Edythe frowned; she travelled frequently through the forest and has never noticed any strange scents; of course, if she had, she wouldn't have left Beau's side until the person had been located.

"Have you been able to find anything in lore or your old contacts?" Edythe asked; Beau noted the twitchiness in her arm as she pulled at the strings on the quilt. He reached his hand to hers to still it. Carine responded with a firm negative.

"We've only just started searching, but nothing comes to mind, nor anything that I can glean from others," she said, regret seeping into her voice. "Only gods were ever known to be able to transfigure people into other things. I just can't see how one of our kind could have this strong of an ability. Or why they would do it in the first place." Edythe was staring off into space as Carine spoke, her mind far away, wracking her brain for all the information she knew on this topic, which wasn't much.

"Archie says Beau can come pick up your computer when he stops by tomorrow," Carine continued after a pause. Beau raised his eyebrows, and he could see Edythe was equally thrown. She had debated on wanting her laptop so she could do her own research; though she doubted she would get any more information than Carine had, the urge to scratch the itch, to find some type of answer to this miraculous situation, was not something she could ignore.

"Beau's coming by tomorrow, is he?" she asked, one eyebrow raised, as if her brother could see her expression.

"Yes. Apparently, he has some things to discuss with us?" Carine's response was more of a question than a statement, but the intent was clear and Edythe felt herself freeze for a moment, like bucket of cold water was dumped on her as she recalled her and Beau's conversation before they had gotten…distracted.

Edythe had no idea where her family stood on the idea of the future. Though now they seemed to be willing to work to uncover the source of her transformation, she could hardly assume without their input that this was what they wanted. As Beau had said, this was their choice was much as it was her and Beau's. Edythe pursed her lips together for a moment, than swallowed the gulp in her throat to respond, but nothing came out.

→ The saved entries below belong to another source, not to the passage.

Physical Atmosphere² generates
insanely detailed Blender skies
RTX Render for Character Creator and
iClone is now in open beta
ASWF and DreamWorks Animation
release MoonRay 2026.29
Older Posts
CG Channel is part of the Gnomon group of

Beau reached out and pulled her to his side tightly, comfortingly.

"Yes. I'll be by tomorrow morning," he assured Carine. Carine responded in assent and then ended the call, saying they would speak in more detail when they had more information. Edythe barely heard her, her mind started to swirl with all the uncertainties that plagued her this morning. Her thoughts turned bleaker and blacker as she continued, and she seemed to sink deeper into the disparity of the situation, of the reminder thrown in front of her, almost mocking her.

Beau squeezed her harder, bringing her back to reality.

"It will be okay," he vowed; she nodded absently and let him comfort her, but there was too much uncertainty to give her any real relief. But she had no choice; she would just have to wait and see.